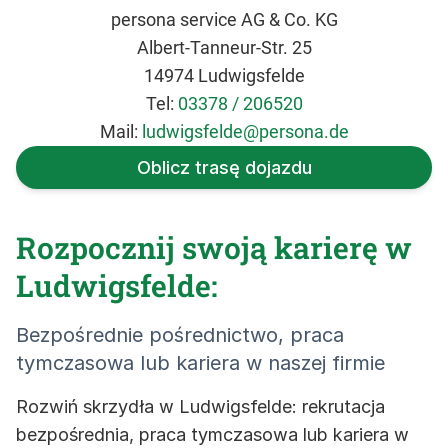
persona service AG & Co. KG
Albert-Tanneur-Str. 25
14974 Ludwigsfelde
Tel:
03378 / 206520
Mail:
ludwigsfelde@persona.de
Oblicz trasę dojazdu
Rozpocznij swoją karierę w
Ludwigsfelde:
Bezpośrednie pośrednictwo, praca
tymczasowa lub kariera w naszej firmie
Rozwiń skrzydła w Ludwigsfelde: rekrutacja
bezpośrednia, praca tymczasowa lub kariera w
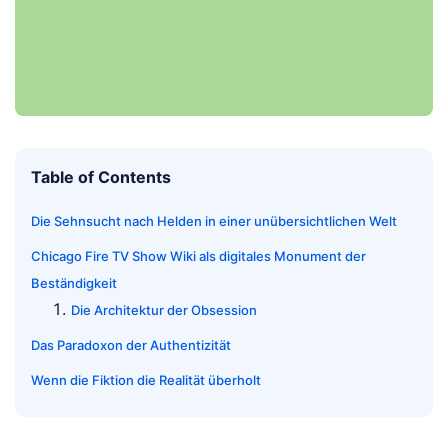
Table of Contents
Die Sehnsucht nach Helden in einer unübersichtlichen Welt
Chicago Fire TV Show Wiki als digitales Monument der
Beständigkeit
Die Architektur der Obsession
Das Paradoxon der Authentizität
Wenn die Fiktion die Realität überholt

- _Brief_: Search the entries above for "tymczasowa". Show every line that has it.

- _Answer for this exercise_:
tymczasowa lub kariera w naszej firmie
bezpośrednia, praca tymczasowa lub kariera w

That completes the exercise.